= EXTRACTED RECORDS =
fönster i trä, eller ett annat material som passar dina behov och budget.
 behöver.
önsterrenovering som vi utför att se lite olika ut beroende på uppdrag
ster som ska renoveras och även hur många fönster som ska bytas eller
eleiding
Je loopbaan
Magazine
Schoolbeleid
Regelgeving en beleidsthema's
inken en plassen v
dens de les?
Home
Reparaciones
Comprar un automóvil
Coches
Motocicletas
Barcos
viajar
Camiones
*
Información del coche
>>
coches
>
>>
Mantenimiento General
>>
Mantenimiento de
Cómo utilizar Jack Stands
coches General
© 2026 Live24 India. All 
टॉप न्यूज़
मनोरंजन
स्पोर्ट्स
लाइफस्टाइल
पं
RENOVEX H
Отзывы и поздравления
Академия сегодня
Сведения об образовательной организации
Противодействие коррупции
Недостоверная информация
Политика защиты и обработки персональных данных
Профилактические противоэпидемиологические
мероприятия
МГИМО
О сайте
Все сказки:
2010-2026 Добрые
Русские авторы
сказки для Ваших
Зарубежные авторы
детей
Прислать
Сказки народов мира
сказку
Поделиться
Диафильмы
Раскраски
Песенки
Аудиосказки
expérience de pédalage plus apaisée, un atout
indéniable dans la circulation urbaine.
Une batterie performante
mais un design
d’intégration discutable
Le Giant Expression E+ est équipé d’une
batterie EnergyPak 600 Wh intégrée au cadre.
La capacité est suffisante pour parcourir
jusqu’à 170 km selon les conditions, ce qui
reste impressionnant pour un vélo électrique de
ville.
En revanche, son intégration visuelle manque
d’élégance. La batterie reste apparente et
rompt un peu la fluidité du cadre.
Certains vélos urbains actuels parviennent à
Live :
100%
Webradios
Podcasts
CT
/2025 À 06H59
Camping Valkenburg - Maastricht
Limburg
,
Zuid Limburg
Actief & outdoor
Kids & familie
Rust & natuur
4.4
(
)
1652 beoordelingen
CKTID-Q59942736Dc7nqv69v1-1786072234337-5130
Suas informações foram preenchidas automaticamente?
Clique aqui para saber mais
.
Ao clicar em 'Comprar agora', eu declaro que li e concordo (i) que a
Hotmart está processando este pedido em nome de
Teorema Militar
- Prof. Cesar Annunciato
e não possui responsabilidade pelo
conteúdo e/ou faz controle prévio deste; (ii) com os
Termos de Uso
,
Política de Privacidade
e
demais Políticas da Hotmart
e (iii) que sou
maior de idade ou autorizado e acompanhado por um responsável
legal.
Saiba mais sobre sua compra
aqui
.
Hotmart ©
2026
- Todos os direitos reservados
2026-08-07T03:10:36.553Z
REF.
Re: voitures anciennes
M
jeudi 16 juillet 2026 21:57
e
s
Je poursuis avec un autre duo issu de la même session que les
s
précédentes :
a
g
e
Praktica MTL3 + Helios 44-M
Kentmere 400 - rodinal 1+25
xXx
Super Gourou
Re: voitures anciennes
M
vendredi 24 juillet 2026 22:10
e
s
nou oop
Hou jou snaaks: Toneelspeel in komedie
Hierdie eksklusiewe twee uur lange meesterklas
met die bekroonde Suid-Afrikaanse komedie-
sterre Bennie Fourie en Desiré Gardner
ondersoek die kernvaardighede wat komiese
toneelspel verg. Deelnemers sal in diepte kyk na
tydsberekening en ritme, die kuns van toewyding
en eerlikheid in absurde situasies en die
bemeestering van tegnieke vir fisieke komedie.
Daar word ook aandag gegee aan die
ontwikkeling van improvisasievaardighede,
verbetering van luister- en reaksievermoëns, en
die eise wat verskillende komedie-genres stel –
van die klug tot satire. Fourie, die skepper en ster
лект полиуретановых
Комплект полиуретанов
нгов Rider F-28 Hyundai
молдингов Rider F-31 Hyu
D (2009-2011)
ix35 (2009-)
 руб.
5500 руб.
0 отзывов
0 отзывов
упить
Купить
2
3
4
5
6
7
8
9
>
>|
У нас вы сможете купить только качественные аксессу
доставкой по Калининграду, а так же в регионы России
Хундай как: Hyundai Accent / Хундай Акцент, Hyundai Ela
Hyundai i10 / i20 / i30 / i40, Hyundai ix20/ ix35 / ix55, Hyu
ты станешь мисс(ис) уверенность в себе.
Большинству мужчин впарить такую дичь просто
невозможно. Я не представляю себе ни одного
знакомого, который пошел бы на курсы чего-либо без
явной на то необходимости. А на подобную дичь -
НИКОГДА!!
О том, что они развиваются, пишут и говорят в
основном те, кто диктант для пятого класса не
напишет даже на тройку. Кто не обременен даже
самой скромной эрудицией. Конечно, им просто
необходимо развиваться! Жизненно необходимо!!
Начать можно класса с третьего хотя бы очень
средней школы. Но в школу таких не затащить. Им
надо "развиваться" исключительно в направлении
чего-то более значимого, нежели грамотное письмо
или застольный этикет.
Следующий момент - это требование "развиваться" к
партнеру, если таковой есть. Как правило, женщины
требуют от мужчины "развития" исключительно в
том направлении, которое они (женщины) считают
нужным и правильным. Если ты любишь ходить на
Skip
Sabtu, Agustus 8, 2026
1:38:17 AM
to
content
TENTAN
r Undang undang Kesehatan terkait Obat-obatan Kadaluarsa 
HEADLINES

= TASK INSTRUCTIONS =
How many lines in the data contain the string "batterie"? Respond with the number only.

= RESULT OF THIS EXERCISE =
3